* [DIRECTIONS FOR THIS TASK] In the records below, print each line exactly and leave every image out.

(Extracted page text data)
====================
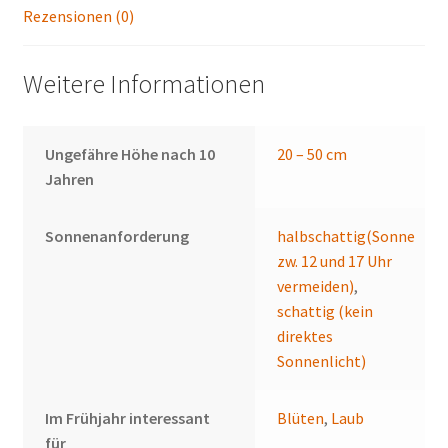
Rezensionen (0)
Weitere Informationen
Ungefähre Höhe nach 10
20 – 50 cm
Jahren
Sonnenanforderung
halbschattig(Sonne
zw. 12 und 17 Uhr
vermeiden)
,
schattig (kein
direktes
Sonnenlicht)
Im Frühjahr interessant
Blüten
,
Laub
für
====================
* [TASK ANSWER]
Rezensionen (0)
Weitere Informationen
Ungefähre Höhe nach 10
20 – 50 cm
Jahren
Sonnenanforderung
halbschattig(Sonne
zw. 12 und 17 Uhr
vermeiden)
,
schattig (kein
direktes
Sonnenlicht)
Im Frühjahr interessant
Blüten
,
Laub
für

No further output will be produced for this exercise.